We are witnessing drought, adverse weather patterns, hotter climates, and wildfires with more regularity, raising the profile of the climate crisis. Efforts were renewed at COP26 in Glasgow last November to help address the challenge, with the signing of the Glasgow Climate Pact and agreement of the Paris Rulebook. As a result, we are now seeing record net new inflows into ESG investing and impact.


Evaluating ESG criteria

Long gone are the days when ESG issues were at the periphery of a company’s operations. In just a few short years, ESG criteria have become a key metric for investors to evaluate businesses they are considering investing in.

Investor money has poured into funds that consider environmental, social and governance issues. Data from the US SIF Forum for Sustainable and Responsible Investment shows that ESG funds under management have now reached more than $16.6 trillion. It’s not just institutional investors who are embracing ESG, with Bloomberg Intelligence predicting that savers across the world will amass £30.2 trillion in ESG funds by the end of the year.

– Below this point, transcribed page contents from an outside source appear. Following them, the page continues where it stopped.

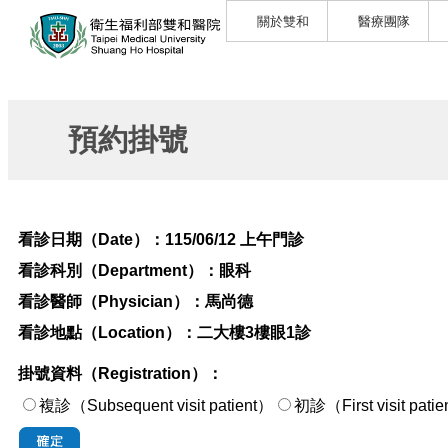
關於雙和
醫療團隊
預約掛號
看診日期（Date）：
115/06/12 上午門診
看診科別（Department）：
眼科
看診醫師（Physician）：
馬尚德
看診地點（Location）：
二大樓3樓眼1診
掛號資料（Registration）：
複診（Subsequent visit patient）
初診（First visi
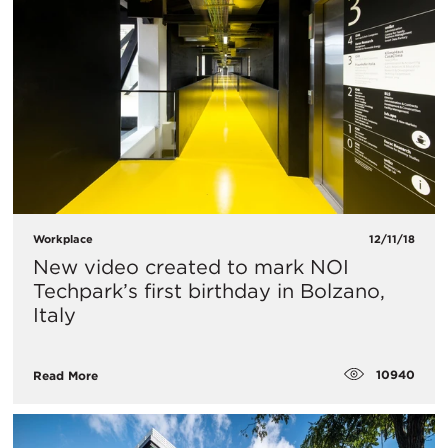
Workplace
12/11/18
New video created to mark NOI
Techpark’s first birthday in Bolzano,
Italy
10940
Read More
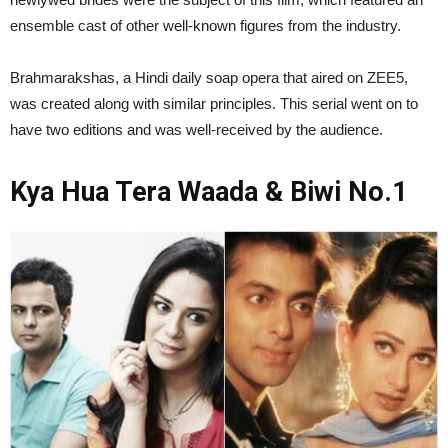
ensemble cast of other well-known figures from the industry.
Brahmarakshas, a Hindi daily soap opera that aired on ZEE5,
was created along with similar principles. This serial went on to
have two editions and was well-received by the audience.
Kya Hua Tera Waada & Biwi No.1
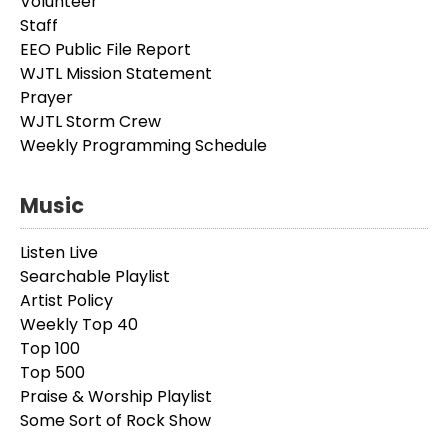
Volunteer
Staff
EEO Public File Report
WJTL Mission Statement
Prayer
WJTL Storm Crew
Weekly Programming Schedule
Music
Listen Live
Searchable Playlist
Artist Policy
Weekly Top 40
Top 100
Top 500
Praise & Worship Playlist
Some Sort of Rock Show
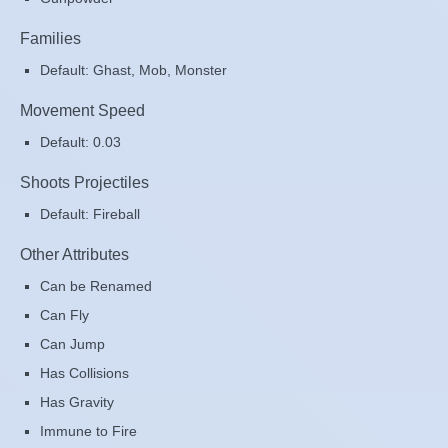
Families
Default: Ghast, Mob, Monster
Movement Speed
Default: 0.03
Shoots Projectiles
Default: Fireball
Other Attributes
Can be Renamed
Can Fly
Can Jump
Has Collisions
Has Gravity
Immune to Fire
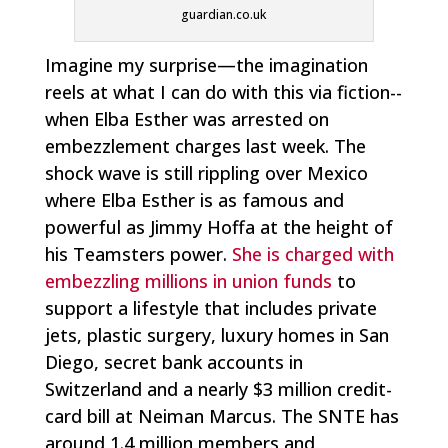
guardian.co.uk
Imagine my surprise—the imagination
reels at what I can do with this via fiction--
when Elba Esther was arrested on
embezzlement charges last week. The
shock wave is still rippling over Mexico
where Elba Esther is as famous and
powerful as Jimmy Hoffa at the height of
his Teamsters power.
She is charged with
embezzling millions in union funds
to
support a lifestyle that includes private
jets, plastic surgery, luxury homes in San
Diego, secret bank accounts in
Switzerland and a nearly $3 million credit-
card bill at Neiman Marcus. The SNTE has
around 1.4 million members and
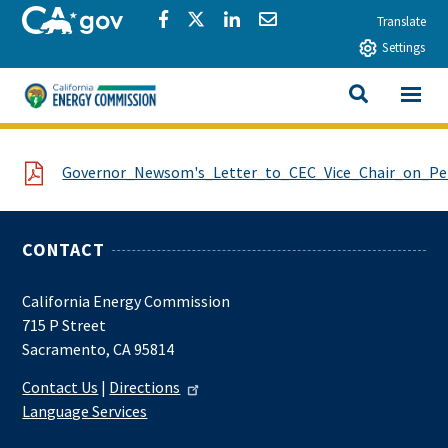
Skip to main content
CA.gov
Share via Facebook
Share via Twitter
Share via LinkedIn
Share via Email
Translate
Settings
View All
California Energy Commission
SEARCH THIS
File
Governor_Newsom's_Letter_to_CEC_Vice_Chair_on_Pet
CONTACT
California Energy Commission
715 P Street
Sacramento, CA 95814
Contact Us
|
Directions
Language Services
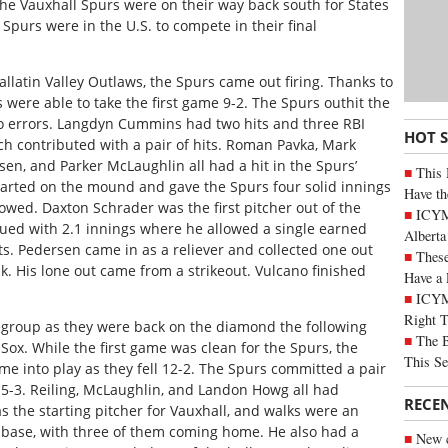
, the Vauxhall Spurs were on their way back south for States
e Spurs were in the U.S. to compete in their final
llatin Valley Outlaws, the Spurs came out firing. Thanks to
s were able to take the first game 9-2. The Spurs outhit the
o errors. Langdyn Cummins had two hits and three RBI
HOT 
ch contributed with a pair of hits. Roman Pavka, Mark
en, and Parker McLaughlin all had a hit in the Spurs’
This 
rted on the mound and gave the Spurs four solid innings
Have th
llowed. Daxton Schrader was the first pitcher out of the
ICYMI
nued with 2.1 innings where he allowed a single earned
Alberta
ts. Pedersen came in as a reliever and collected one out
These
k. His lone out came from a strikeout. Vulcano finished
Have a 
ICYM
Right 
egroup as they were back on the diamond the following
The B
 Sox. While the first game was clean for the Spurs, the
This Se
 into play as they fell 12-2. The Spurs committed a pair
 5-3. Reiling, McLaughlin, and Landon Howg all had
RECE
s the starting pitcher for Vauxhall, and walks were an
 base, with three of them coming home. He also had a
New c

Due to the multitude of divergent factors that contribute to a company’s success on ESG, it can be tricky to pin down exactly what criteria to measure. Depending on the industry a company operates within, environmental criteria could include everything from energy usage, the disposal of waste and even the treatment of animals.

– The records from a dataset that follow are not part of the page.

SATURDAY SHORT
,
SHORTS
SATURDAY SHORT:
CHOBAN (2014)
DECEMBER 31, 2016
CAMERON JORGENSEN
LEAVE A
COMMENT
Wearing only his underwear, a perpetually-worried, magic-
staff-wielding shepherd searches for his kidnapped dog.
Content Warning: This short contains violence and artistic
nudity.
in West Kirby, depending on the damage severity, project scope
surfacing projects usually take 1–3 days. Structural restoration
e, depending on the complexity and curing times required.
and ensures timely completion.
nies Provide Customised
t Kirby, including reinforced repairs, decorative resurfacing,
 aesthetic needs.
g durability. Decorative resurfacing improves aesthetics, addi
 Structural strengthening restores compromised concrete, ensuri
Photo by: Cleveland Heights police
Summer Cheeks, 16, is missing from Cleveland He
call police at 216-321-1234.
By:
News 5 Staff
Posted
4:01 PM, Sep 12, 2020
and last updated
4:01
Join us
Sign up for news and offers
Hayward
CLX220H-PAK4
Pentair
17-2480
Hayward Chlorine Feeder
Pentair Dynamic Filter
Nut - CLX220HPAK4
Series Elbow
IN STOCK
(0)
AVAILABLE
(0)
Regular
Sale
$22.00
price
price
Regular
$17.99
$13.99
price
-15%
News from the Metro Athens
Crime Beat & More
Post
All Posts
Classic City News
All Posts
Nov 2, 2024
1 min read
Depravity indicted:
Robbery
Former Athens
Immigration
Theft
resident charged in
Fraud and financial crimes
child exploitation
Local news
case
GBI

Social criteria are primarily related to how a company conducts itself in business relationships and with stakeholders. For example, does it treat suppliers fairly? Is the local community considered when the business makes decisions that would impact them? Do they have a statement and policy around modern slavery?

While governance criteria have traditionally been an afterthought, this may be changing. Everything from executive pay to shareholder rights and internal controls are relevant to investors within these criteria.

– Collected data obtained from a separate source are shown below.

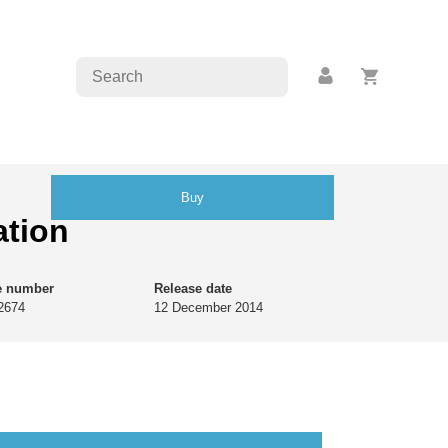
Buy
ation
e number
Release date
2674
12 December 2014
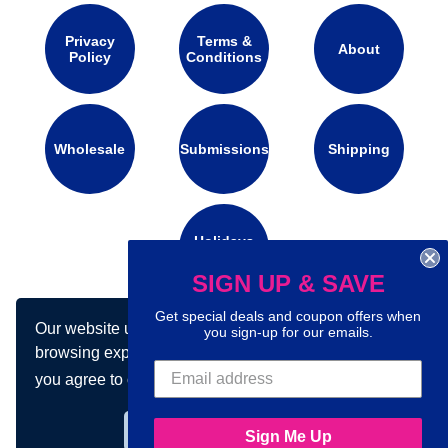
Privacy
Terms &
About
Policy
Conditions
Wholesale
Submissions
Shipping
Holidays
Calendar
SIGN UP & SAVE
Get special deals and coupon offers when
Our website uses cookies to make your
you sign-up for our emails.
Connect with us on social media:
browsing experience better. By using our site
you agree to our use of cookies.
Learn more
Got it!
Sign Me Up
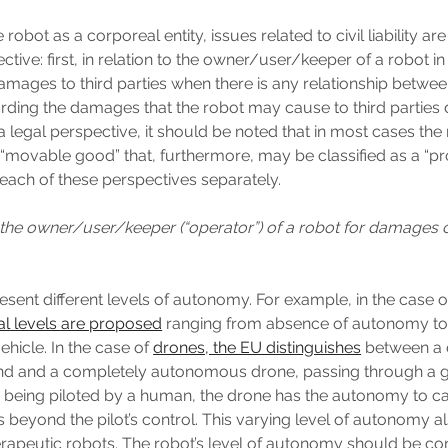
robot as a corporeal entity, issues related to civil liability ar
tive: first, in relation to the owner/user/keeper of a robot in
amages to third parties when there is any relationship betwe
rding the damages that the robot may cause to third parties d
 legal perspective, it should be noted that in most cases the 
“movable good” that, furthermore, may be classified as a “p
 each of these perspectives separately.
y of the owner/user/keeper (“operator”) of a robot for damages
esent different levels of autonomy. For example, in the case
al levels are proposed
ranging from absence of autonomy to 
icle. In the case of
drones, the EU distinguishes
between a 
nd and a completely autonomous drone, passing through a g
 being piloted by a human, the drone has the autonomy to c
s beyond the pilot’s control. This varying level of autonomy a
herapeutic robots. The robot’s level of autonomy should be c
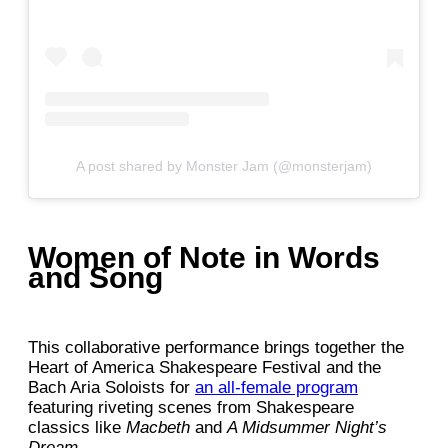
A post shared by Monster Jam (@monsterjam)
Women of Note in Words
and Song
This collaborative performance brings together the
Heart of America Shakespeare Festival and the
Bach Aria Soloists for
an all-female program
featuring riveting scenes from Shakespeare
classics like
Macbeth
and
A Midsummer Night’s
Dream
.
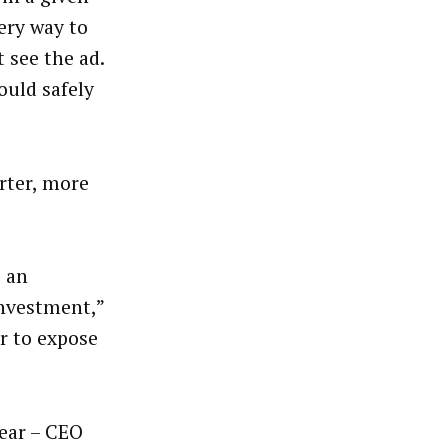
ery way to
 see the ad.
ould safely
rter, more
e an
investment,”
or to expose
year – CEO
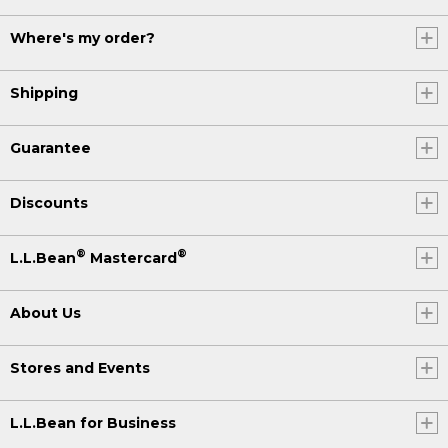
Where's my order?
Shipping
Guarantee
Discounts
®
®
L.L.Bean
Mastercard
About Us
Stores and Events
L.L.Bean for Business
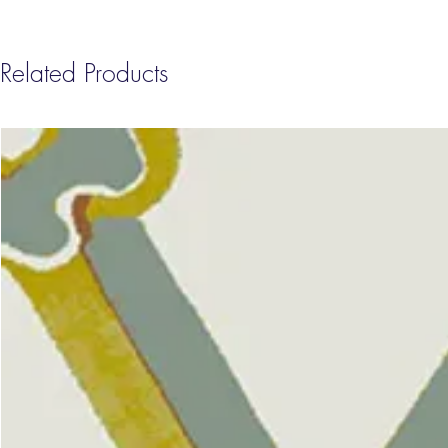
Related Products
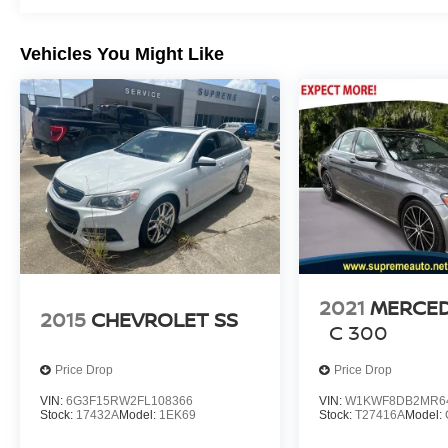
Vehicles You Might Like
2021
MERCED
2015
CHEVROLET SS
C 300
Price Drop
Price Drop
VIN:
6G3F15RW2FL108366
VIN:
W1KWF8DB2MR6
Stock:
17432A
Model:
1EK69
Stock:
T27416A
Model:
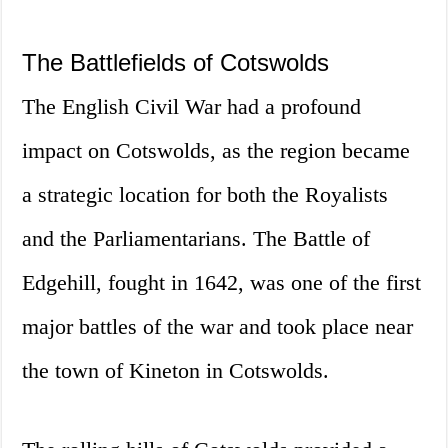
The Battlefields of Cotswolds
The English Civil War had a profound
impact on Cotswolds, as the region became
a strategic location for both the Royalists
and the Parliamentarians. The Battle of
Edgehill, fought in 1642, was one of the first
major battles of the war and took place near
the town of Kineton in Cotswolds.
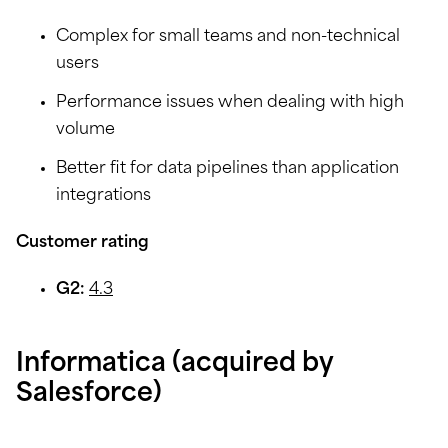
Complex for small teams and non-technical
users
Performance issues when dealing with high
volume
Better fit for data pipelines than application
integrations
Customer rating
G2:
4.3
Informatica (acquired by
Salesforce)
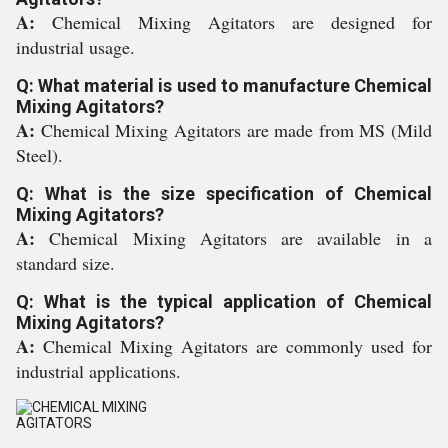
A:
Chemical Mixing Agitators are designed for
industrial usage.
Q: What material is used to manufacture Chemical
Mixing Agitators?
A:
Chemical Mixing Agitators are made from MS (Mild
Steel).
Q: What is the size specification of Chemical
Mixing Agitators?
A:
Chemical Mixing Agitators are available in a
standard size.
Q: What is the typical application of Chemical
Mixing Agitators?
A:
Chemical Mixing Agitators are commonly used for
industrial applications.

Tracking ESG for competitive advantage

Many experts within the financial services industry point to the power of ESG as a major competitive advantage, if used correctly. It has been noted that increasingly corporations, from big Fortune 500 companies down to small scale-ups, will communicate on their sustainability metrics to grow their business and to attract talent. However, it’s no longer enough to just pay lip service to ESG issues, with abstract commitments increasingly being seen as insufficient. Companies must now quickly progress to concrete objectives that can be measured and tracked.

A wide range of data providers now offer detailed information and tools that can measure ESG performance and effectiveness. Yet major challenges remain around bringing together what is often extremely fragmented data and transforming it into actionable insights.


Focus areas for 2022

The ESG criteria that investors measure is by no means stagnant. Complex societal challenges regularly emerge that require the attention of companies. Contributors recognize several topics that demand a sophisticated approach, including the COVID pandemic, diversity challenges and powerful social movements.

Companies operating within the financial services sector face several specific challenges related to ESG, with contributors believing that fintech will also continue to play a central role in finding answers to them.
For example, industry experts expect customers to be more demanding of firms in SME lending when it comes to understanding exactly what impact they are having on the climate. For many financial services firms, 2022 will be the year that they will try to reduce the time it takes to bring ESG products and services to market, such as green loans and mortgages, as well as checking accounts with sustainability and carbon tracking capabilities.

When selecting a service provider, customers are increasingly interested in the ESG credentials of their bank or financial institution. Research from PwC finds that 80% of consumers are more likely to buy from a company that stands up for environmental and governance issues. Consumers are one of the main drivers of ESG and many are putting their money where their mouth is. It’s a trend that’s not going away; financial institutions need to start implementing their strategy for ESG now.